- 31°49′39″N 35°07′49″E﻿ / ﻿31.827617°N 35.130329°E
- Type: Fortress and caravanserai
- Periods: Persian–Hellenistic and Ottoman
- Location: Har Adar, West Bank

Site notes
- Excavation dates: 1991
- Archaeologists: Michael Dadon

= Khirbet Nij'm =

Khirbet Nij'm (خربة نجم; ח'רבת ניג'ם) is an archaeological site on the hill of Givat ha-Radar at Har Adar, in the West Bank. Salvage excavations carried out at the site uncovered a fortified structure identified as a fortress of the Persian–Hellenistic period, which was later reused as an Ottoman-period caravanserai (khan).
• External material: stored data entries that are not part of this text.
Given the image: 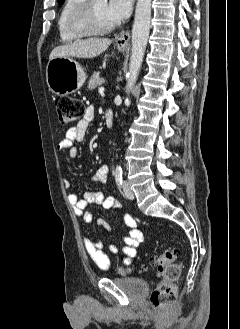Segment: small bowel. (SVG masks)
I'll return each instance as SVG.
<instances>
[{
	"label": "small bowel",
	"instance_id": "1",
	"mask_svg": "<svg viewBox=\"0 0 240 329\" xmlns=\"http://www.w3.org/2000/svg\"><path fill=\"white\" fill-rule=\"evenodd\" d=\"M95 115V109L92 105L85 108L82 118L77 124L67 130L65 137L57 144L56 150L58 152H68V156L75 159L79 156L78 149L74 146L75 142H80L84 139L88 126L93 120ZM109 174V167L107 165L100 166L97 171L91 176L90 181L96 184H105L107 182ZM66 187L70 186L69 180L64 181ZM69 203L73 210L80 217L84 223H90L93 220V215L87 210V206L90 204L101 205L105 209H119L121 202L114 196H107L101 191H89L80 198L76 193H70L68 195ZM123 221L128 228V235L124 237V247L122 252L124 257L122 259L123 265H130L133 259L137 255V247L143 241V233L138 228L135 218L129 214L123 216ZM97 225L104 228L106 231H110L108 222L99 218L96 221ZM83 247L89 258L95 263L97 267L102 270H108L111 261L108 255L103 251V243L95 242L90 237H83ZM109 253L115 254L118 252V247L115 244H109L107 246Z\"/></svg>",
	"mask_w": 240,
	"mask_h": 329
}]
</instances>
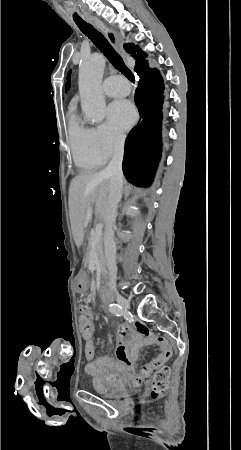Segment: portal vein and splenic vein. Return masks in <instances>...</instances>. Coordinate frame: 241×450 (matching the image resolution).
Returning <instances> with one entry per match:
<instances>
[{
	"instance_id": "portal-vein-and-splenic-vein-1",
	"label": "portal vein and splenic vein",
	"mask_w": 241,
	"mask_h": 450,
	"mask_svg": "<svg viewBox=\"0 0 241 450\" xmlns=\"http://www.w3.org/2000/svg\"><path fill=\"white\" fill-rule=\"evenodd\" d=\"M102 230H103V224H97L95 228V232L93 234V238H91L92 242L93 240H99L102 236Z\"/></svg>"
}]
</instances>
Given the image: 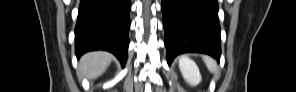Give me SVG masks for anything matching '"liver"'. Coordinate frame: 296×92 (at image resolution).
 <instances>
[{"label":"liver","mask_w":296,"mask_h":92,"mask_svg":"<svg viewBox=\"0 0 296 92\" xmlns=\"http://www.w3.org/2000/svg\"><path fill=\"white\" fill-rule=\"evenodd\" d=\"M112 58L113 56L105 51L86 53L80 59L78 73L88 79H95L105 72Z\"/></svg>","instance_id":"6515ba94"}]
</instances>
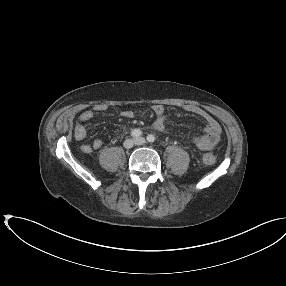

== Location and history ==
Givat ha-Radar lies within Har Adar, a settlement and local council in the West Bank, and rises to 880 m above sea level. The site was uncovered between May and July 1991 during development work for Har Adar, in a salvage excavation directed by Michael Dadon on behalf of the Staff Officer for Archaeology in Judea and Samaria. It sits on a spur descending westward between two tributaries of Nahal Kfira. A large building complex containing two strata was exposed.

== Persian–Hellenistic structure ==
The earliest stratum is dated to the Persian period, when a fortified building — apparently a fortress standing along the northern border of Judea — was erected. The fortress measured 21.8 × 25.8 m, with a series of rooms surrounding an inner courtyard (11.9 × 10.0 m) that contained a water cistern. The 2.2 m-wide entrance was set in the east and was indirect, passing through two rooms to reach the central courtyard. In the Hellenistic period the building served as a farmhouse; incised decorations typical of the period survive on its plastered walls.

== Finds ==
Metal finds include needles, an iron mattock and a bronze signet ring depicting a cultic scene of two figures and an altar. The pottery comprises kraters, cooking pots, jars, jugs, a juglet and lamps of the Persian and early Hellenistic periods. A silver tetradrachm of Philip III Arrhidaeus, struck around 317 BCE and showing the head of the young Heracles and a seated Zeus, was found on the floor of the Persian–Hellenistic stratum.

== Ottoman khan ==
The Persian–Hellenistic building was abandoned in the first half of the 2nd century BCE. In the Ottoman period the ancient structure was reused: it was enlarged and remodelled, its area extended to about 1,200 m² by the addition of service and industrial rooms. The building served as a khan on the road between the Nabi Samwil area and Abu Ghosh; tabun ovens used to warm travellers were found in most of the rooms. A large walled courtyard fronted the building, with storerooms in the southern wing and an adjacent winepress. Ottoman-period finds include a furnace for smelting metal, Ottoman smoking pipes and coins, among them perforated coins reused as ornaments, dated to the reign of Mahmud I (1730) and minted in Constantinople.